Five Ways to Balance Your Website’s SEO and Usability
Using SEO tactics to get customers to your website is great. After all, people need to find your site in order to use it. Companies know this – it’s why many spend significant amounts of time and resources on professional search engine marketing. However, getting people to visit your site is only part of the battle. If the content is weak or poorly written, or the layout is distracting and confusing, what is the point?
It’s easy for a web development consultant to spend so too much time worrying about SEO considerations and not enough thinking about customer usability; this often leads to websites that rank highly with search engines but have low conversion rates when it comes to translating web views into actual sales.
Don’t fall victim to this short-sighted approach to web development services. Instead, utilize these five tricks that will help boost your search engine rankings while also improving the interface and user experience for your customers:
Know Your Customer: There’s no such thing as the “typical” customer. But by doing some market research. you can understand what drives a potential customer in your category to make a purchasing decision. Remember that a website that works for one type of business might not be appropriate for another business.

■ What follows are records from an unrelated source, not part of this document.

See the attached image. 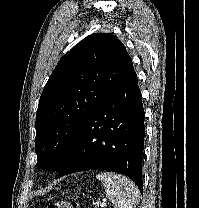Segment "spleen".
I'll list each match as a JSON object with an SVG mask.
<instances>
[{
  "label": "spleen",
  "instance_id": "1",
  "mask_svg": "<svg viewBox=\"0 0 199 208\" xmlns=\"http://www.w3.org/2000/svg\"><path fill=\"white\" fill-rule=\"evenodd\" d=\"M96 178L102 182L106 197L114 208H133L139 203V190L127 177L104 172L97 174Z\"/></svg>",
  "mask_w": 199,
  "mask_h": 208
}]
</instances>
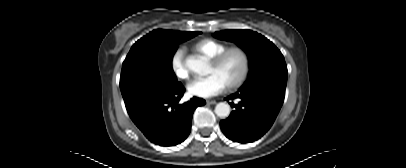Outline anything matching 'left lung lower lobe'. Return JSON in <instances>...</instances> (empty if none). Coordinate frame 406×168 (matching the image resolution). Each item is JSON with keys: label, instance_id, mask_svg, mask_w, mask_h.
Listing matches in <instances>:
<instances>
[{"label": "left lung lower lobe", "instance_id": "1", "mask_svg": "<svg viewBox=\"0 0 406 168\" xmlns=\"http://www.w3.org/2000/svg\"><path fill=\"white\" fill-rule=\"evenodd\" d=\"M285 96V87L262 85L239 89L225 100L239 99L230 116L220 122L222 132L234 142L248 143L261 138L274 123Z\"/></svg>", "mask_w": 406, "mask_h": 168}]
</instances>
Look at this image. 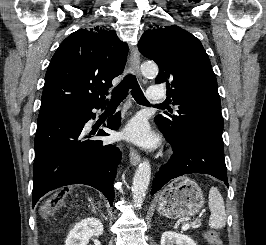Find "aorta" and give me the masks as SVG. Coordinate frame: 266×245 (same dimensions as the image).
<instances>
[{
	"label": "aorta",
	"instance_id": "aorta-1",
	"mask_svg": "<svg viewBox=\"0 0 266 245\" xmlns=\"http://www.w3.org/2000/svg\"><path fill=\"white\" fill-rule=\"evenodd\" d=\"M144 76H156L158 74L157 64H144L141 68ZM151 179V165L149 161H142L140 163L132 183L133 201L137 207H141L144 201L146 191Z\"/></svg>",
	"mask_w": 266,
	"mask_h": 245
}]
</instances>
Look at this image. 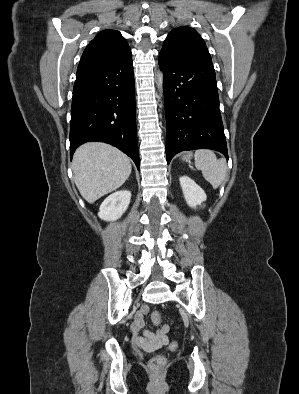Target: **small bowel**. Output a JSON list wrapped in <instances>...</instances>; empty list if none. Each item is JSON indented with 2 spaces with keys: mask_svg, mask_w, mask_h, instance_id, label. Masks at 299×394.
Listing matches in <instances>:
<instances>
[{
  "mask_svg": "<svg viewBox=\"0 0 299 394\" xmlns=\"http://www.w3.org/2000/svg\"><path fill=\"white\" fill-rule=\"evenodd\" d=\"M148 307L143 305L136 314L132 329L134 332L133 343L138 348L147 352H154L168 344L169 326H159L154 332L144 329V318L148 314ZM157 324L158 322L155 321Z\"/></svg>",
  "mask_w": 299,
  "mask_h": 394,
  "instance_id": "obj_1",
  "label": "small bowel"
}]
</instances>
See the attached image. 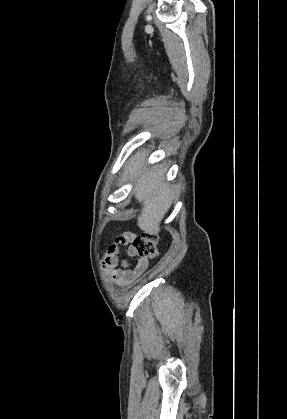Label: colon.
<instances>
[{
  "label": "colon",
  "instance_id": "obj_1",
  "mask_svg": "<svg viewBox=\"0 0 287 419\" xmlns=\"http://www.w3.org/2000/svg\"><path fill=\"white\" fill-rule=\"evenodd\" d=\"M130 246L135 255L143 260L152 259L158 254L157 237L151 234L134 236Z\"/></svg>",
  "mask_w": 287,
  "mask_h": 419
}]
</instances>
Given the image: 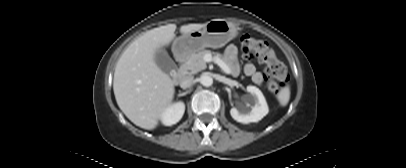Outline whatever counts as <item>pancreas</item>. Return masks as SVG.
I'll list each match as a JSON object with an SVG mask.
<instances>
[{
    "instance_id": "pancreas-1",
    "label": "pancreas",
    "mask_w": 406,
    "mask_h": 168,
    "mask_svg": "<svg viewBox=\"0 0 406 168\" xmlns=\"http://www.w3.org/2000/svg\"><path fill=\"white\" fill-rule=\"evenodd\" d=\"M206 54H214L216 57L221 58V54L219 53H212L210 50H202L198 53L191 54L187 61L181 66L180 72L183 74H195L199 71L206 69L207 65L204 60Z\"/></svg>"
}]
</instances>
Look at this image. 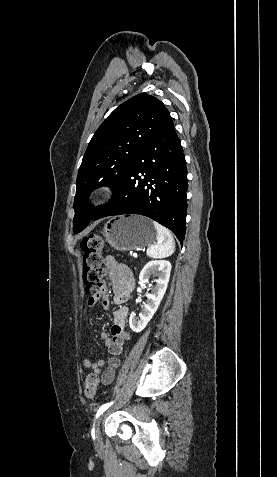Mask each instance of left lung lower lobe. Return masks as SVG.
I'll return each mask as SVG.
<instances>
[{
    "label": "left lung lower lobe",
    "instance_id": "left-lung-lower-lobe-1",
    "mask_svg": "<svg viewBox=\"0 0 277 477\" xmlns=\"http://www.w3.org/2000/svg\"><path fill=\"white\" fill-rule=\"evenodd\" d=\"M186 161L171 120L138 153L114 199L94 220L120 214L147 216L182 243L187 214Z\"/></svg>",
    "mask_w": 277,
    "mask_h": 477
}]
</instances>
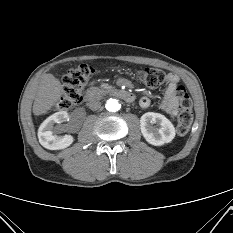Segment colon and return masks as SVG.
Returning <instances> with one entry per match:
<instances>
[{
  "instance_id": "5ec220e1",
  "label": "colon",
  "mask_w": 233,
  "mask_h": 233,
  "mask_svg": "<svg viewBox=\"0 0 233 233\" xmlns=\"http://www.w3.org/2000/svg\"><path fill=\"white\" fill-rule=\"evenodd\" d=\"M92 74L93 68L86 64L75 66L67 72L63 80V93L58 102L60 110H68L82 101L83 89ZM139 77L149 88H156L165 81L164 72L155 68L142 69ZM175 92L181 108L178 114L177 132L179 135H186L193 120L192 102L184 87L178 86Z\"/></svg>"
}]
</instances>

Make Your Content Have a Point: The content on your website isn’t just there to fill space or serve as filler between optimized keywords. Think about the types of questions that you customers might have and design your text to clearly answer these questions.
Keep Graphics Simple and Clean: It’s easy to try and go overboard with graphics, colors and other design elements with laying out your website. After all, you want your site to be memorable and eye-catching. But in many cases, this means that your website will also be distracting and keep people from finding the links and information they need to make a purchasing decision.

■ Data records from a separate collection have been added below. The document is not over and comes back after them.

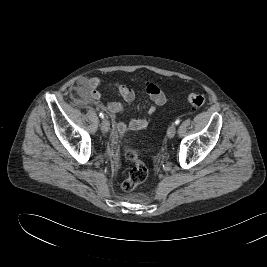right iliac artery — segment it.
Masks as SVG:
<instances>
[{
    "label": "right iliac artery",
    "mask_w": 267,
    "mask_h": 267,
    "mask_svg": "<svg viewBox=\"0 0 267 267\" xmlns=\"http://www.w3.org/2000/svg\"><path fill=\"white\" fill-rule=\"evenodd\" d=\"M99 116L103 119L104 118V114L101 112L100 114H99Z\"/></svg>",
    "instance_id": "1"
}]
</instances>
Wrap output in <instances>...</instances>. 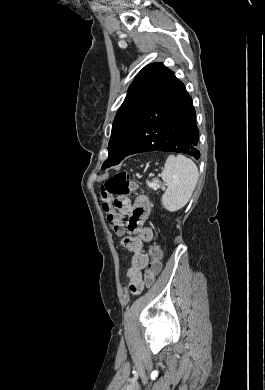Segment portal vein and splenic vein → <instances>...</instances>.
Segmentation results:
<instances>
[{
    "label": "portal vein and splenic vein",
    "mask_w": 265,
    "mask_h": 390,
    "mask_svg": "<svg viewBox=\"0 0 265 390\" xmlns=\"http://www.w3.org/2000/svg\"><path fill=\"white\" fill-rule=\"evenodd\" d=\"M156 186H157V182H151V183H150V187L156 188Z\"/></svg>",
    "instance_id": "18ae733b"
}]
</instances>
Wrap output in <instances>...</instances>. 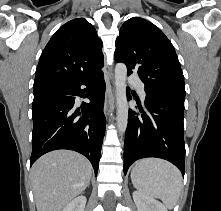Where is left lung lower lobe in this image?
I'll return each mask as SVG.
<instances>
[{
  "mask_svg": "<svg viewBox=\"0 0 221 211\" xmlns=\"http://www.w3.org/2000/svg\"><path fill=\"white\" fill-rule=\"evenodd\" d=\"M146 92L147 112L129 110L124 144V174L138 159L157 157L170 161L185 173L184 100L170 93ZM127 99L132 97L127 88Z\"/></svg>",
  "mask_w": 221,
  "mask_h": 211,
  "instance_id": "obj_1",
  "label": "left lung lower lobe"
}]
</instances>
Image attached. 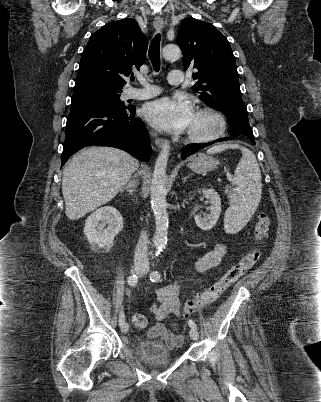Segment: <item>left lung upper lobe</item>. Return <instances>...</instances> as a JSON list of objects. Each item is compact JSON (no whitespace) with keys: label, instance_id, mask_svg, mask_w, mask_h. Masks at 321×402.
I'll return each instance as SVG.
<instances>
[{"label":"left lung upper lobe","instance_id":"1","mask_svg":"<svg viewBox=\"0 0 321 402\" xmlns=\"http://www.w3.org/2000/svg\"><path fill=\"white\" fill-rule=\"evenodd\" d=\"M183 53V67L193 68L192 87L209 107L227 118L238 110L247 115L241 97L235 57L228 40L213 25L194 18L184 19L176 39Z\"/></svg>","mask_w":321,"mask_h":402}]
</instances>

Make Navigation Easy to Follow: One of the main reasons that people leave a website before making a purchase is because of poorly development site navigation. If they can’t easily find a link to the information they need, they’ll likely leave and try out a competitors’ site. Check your website design and make sure that customers can quickly get to the pages that lead to sales.
Track and Change: The work isn’t done when your website goes live. You need to track visitors, clickthrough rates and sales to determine what does and doesn’t work and make changes quickly if necessary.